E naquele dia, não havia sido diferente, pelo contrário, naquele dia em especial, ela precisará daquilo quase tanto quanto precisava dele. O coração dela já não aguentava mais tudo aquilo, era demais para o seu pobre coração, e demais para a garota. Era como se ela fosse desabar a qualquer instante, estilhaçar como uma taça de cristal, porque, a grande verdade era: mesmo que ele não soubesse sobre sua existência, mesmo que ele nem ao menos sonhasse em saber quem ela era (e isso em si já era o suficiente para fazê-la cair em lágrimas); cada pequena ação dele refletia nela, atingia-a, a fazia ascender para o céu ou decair em terra. E depois de consecutivas atitudes dele, atitudes que a feriram com nunca antes alguém a feriu, ela sentia-se como se fosse explodir, como se houvesse sentimentos demais sendo carregados por ela, peso demais sendo suportado por suas costas. Ela precisava se livrar disso, precisava com urgência.

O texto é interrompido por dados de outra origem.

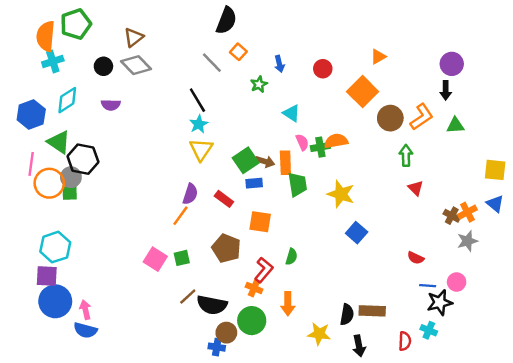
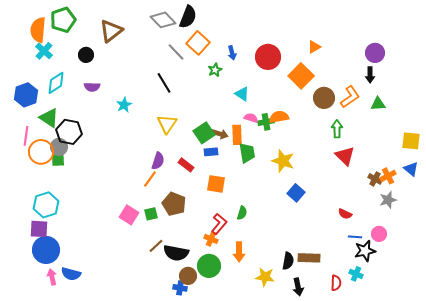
brown triangle: (134, 37) -> (111, 31), size x1.4
orange square: (238, 52) -> (198, 43), size x1.6
cyan cross: (53, 61) -> (44, 51), turned -30
gray diamond: (136, 65) -> (163, 20), moved
red circle: (323, 69) -> (268, 57), size x1.6
cyan star: (199, 124) -> (124, 105), moved
pink semicircle: (302, 142) -> (251, 118), turned -48
red triangle: (416, 188) -> (345, 156), size x1.5
brown pentagon: (226, 248) -> (174, 204), moved
pink arrow: (85, 310) -> (52, 277), moved

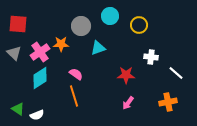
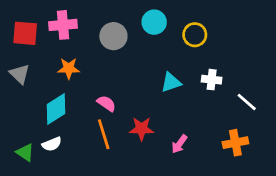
orange star: (61, 44) -> (69, 68), moved
cyan triangle: (98, 48) -> (171, 82), moved
pink cross: (40, 52) -> (63, 25), moved, turned 30
red star: (126, 75) -> (142, 129), moved
white semicircle: (37, 115) -> (52, 144), moved

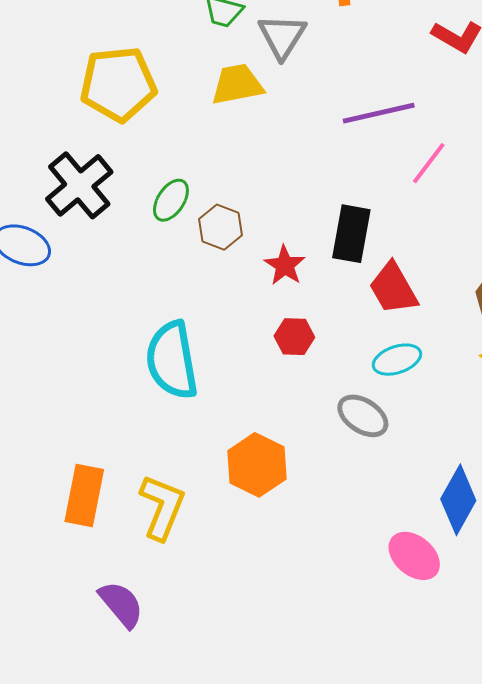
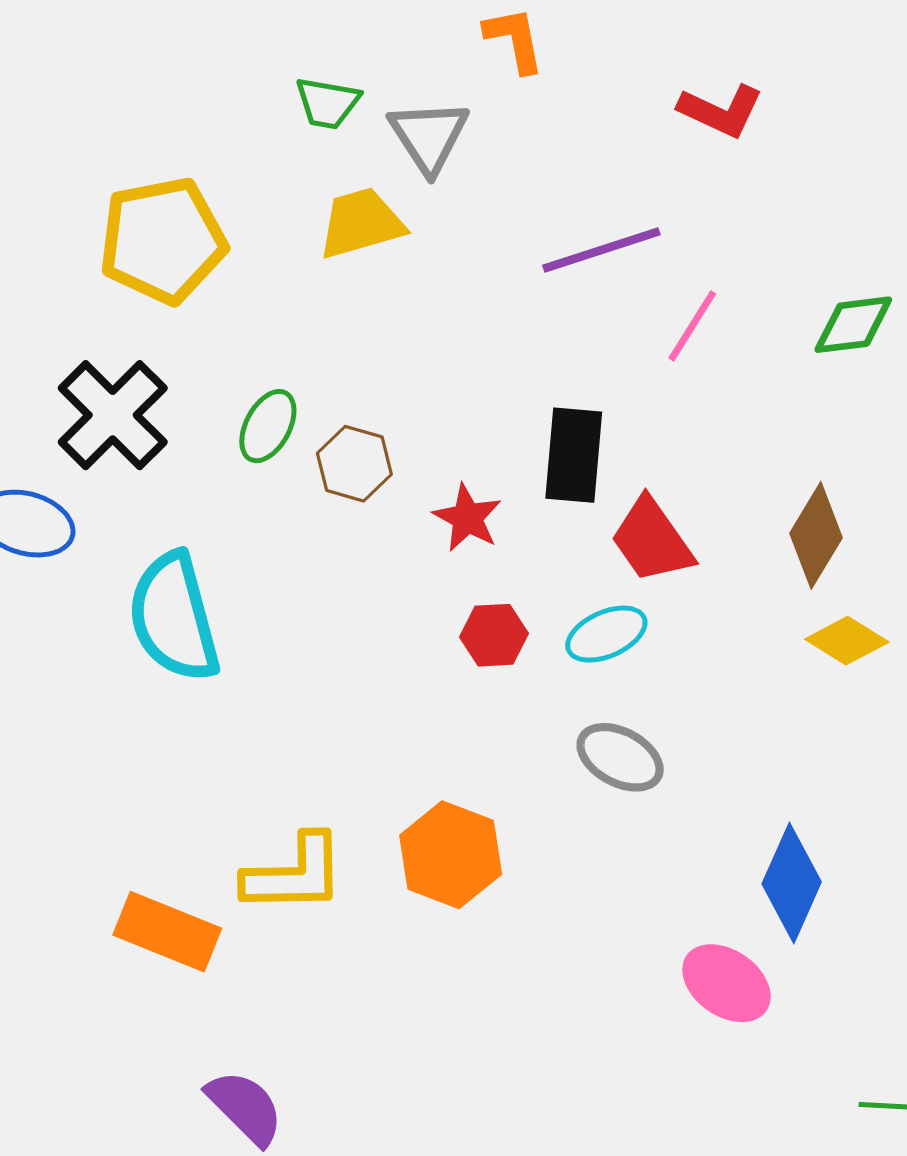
cyan semicircle: (172, 360) -> (174, 617), moved
cyan ellipse: (397, 360) -> (606, 634), moved
orange rectangle: (84, 496) -> (167, 932), turned -74
yellow L-shape: (162, 507) -> (294, 874), moved, turned 72

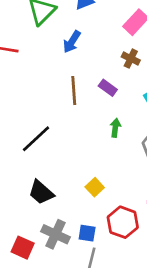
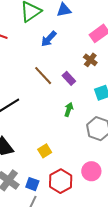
brown line: (74, 91) -> (43, 76), turned -50

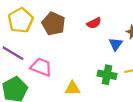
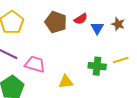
brown pentagon: (53, 24) -> (56, 22), moved
blue triangle: (116, 44) -> (97, 28), moved

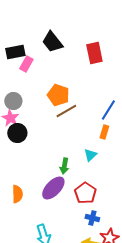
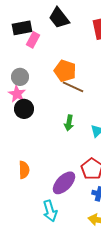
brown line: (66, 111) -> (73, 87), turned 55
green arrow: (64, 166) -> (69, 123), moved
purple ellipse: (53, 188) -> (64, 183), moved

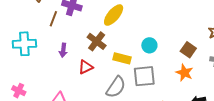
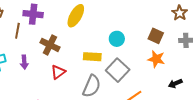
brown cross: (97, 41) -> (50, 45), moved
purple arrow: (63, 50) -> (24, 62), moved
gray square: (144, 76) -> (118, 70), turned -30

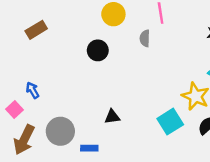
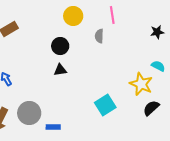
black triangle: (112, 117) -> (60, 70), moved
cyan square: (170, 122) -> (105, 105), moved

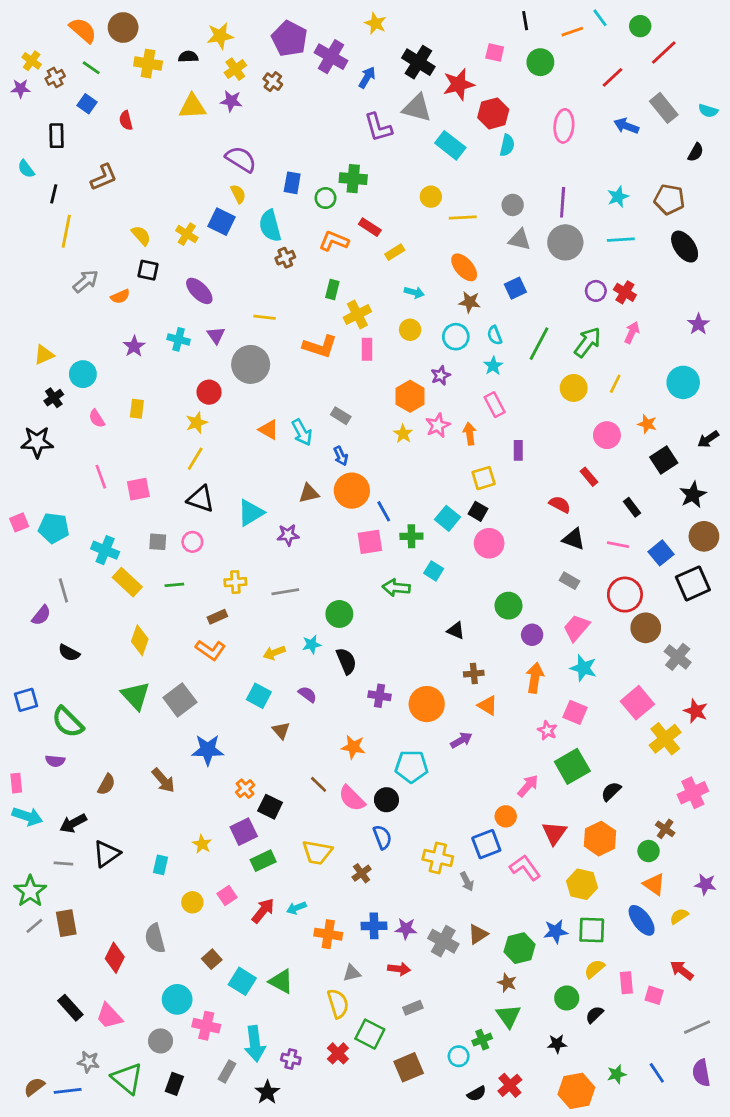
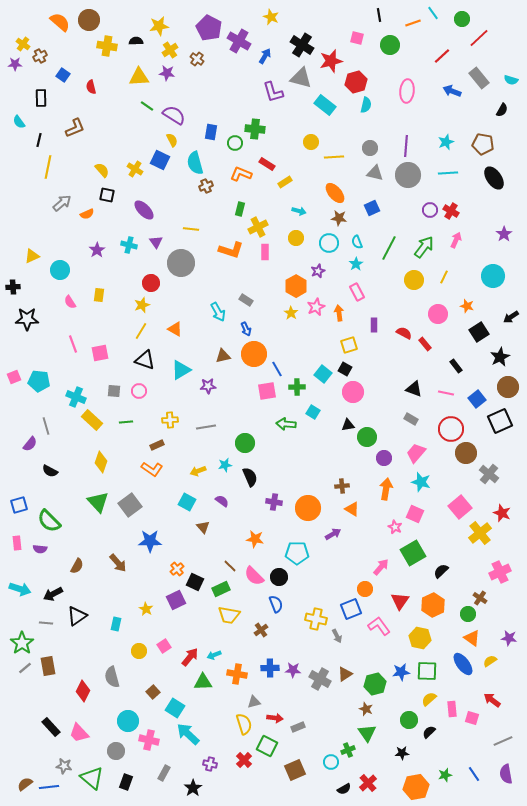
green line: (91, 68) -> (147, 106), moved
black cross: (54, 398) -> (13, 287), moved, turned 32
orange triangle: (269, 430) -> (175, 329), moved
red semicircle: (560, 504) -> (404, 333), moved
black triangle: (456, 631) -> (348, 425), moved, turned -32
pink rectangle: (16, 783) -> (17, 543), moved
green rectangle: (263, 861) -> (221, 589), moved
red arrow: (399, 969) -> (275, 718), moved
green triangle: (281, 981) -> (203, 682), moved, turned -30
cyan arrow: (255, 1044) -> (188, 734), moved, turned 140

Então, ela fez como sempre fazia quando se sentia assim: alcançou seu caderno favorito e agarrou a primeira caneta que viu pela frente. Sem grandes explicações ou mesmo pensamentos, dirigiu-se a sua cama, lançando-se sobre ela; segurando a caneta como se fosse sua vida, apoiando o caderno contra suas pernas enquanto começava a escrever aquilo que estava guardado em seu coração, aquilo que nunca poderia dizer pessoalmente à ele. Ou melhor, que nunca poderia dizer à ele. E mesmo assim, a carta seria dirigida ao garoto, afinal, qual seria o objetivo de escrever aquilo se não fosse para ele?

A menina sabia que ele nunca leria o que ela fosse escrever naquele pedaço de papel, mas isso não a impediu de escrever, na verdade, aquilo fora mais como um estimulante para ela. Uma forma de escrever-lhe tudo o que estava guardado com ela há tanto tempo!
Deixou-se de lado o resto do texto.